• [YOUR ASSIGNMENT]:
In the material below, find every line with "that" and pull it out.

• [SUPPLIED RECORDS]:
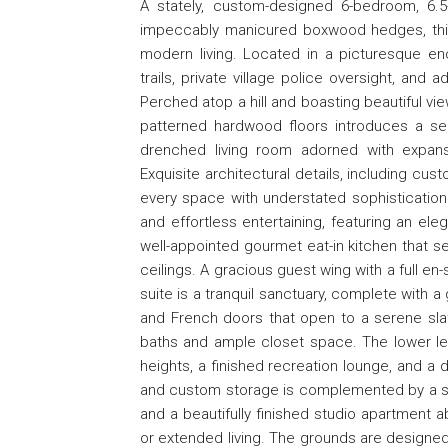
A stately, custom-designed 6-bedroom, 6.
impeccably manicured boxwood hedges, thi
modern living. Located in a picturesque en
trails, private village police oversight, and
Perched atop a hill and boasting beautiful vi
patterned hardwood floors introduces a seri
drenched living room adorned with expans
Exquisite architectural details, including cu
every space with understated sophistication.
and effortless entertaining, featuring an ele
well-appointed gourmet eat-in kitchen that se
ceilings. A gracious guest wing with a full en-
suite is a tranquil sanctuary, complete with 
and French doors that open to a serene slat
baths and ample closet space. The lower leve
heights, a finished recreation lounge, and a 
and custom storage is complemented by a se
and a beautifully finished studio apartment a
or extended living. The grounds are designed f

• [TASK OUTPUT]:
well-appointed gourmet eat-in kitchen that se
and French doors that open to a serene slat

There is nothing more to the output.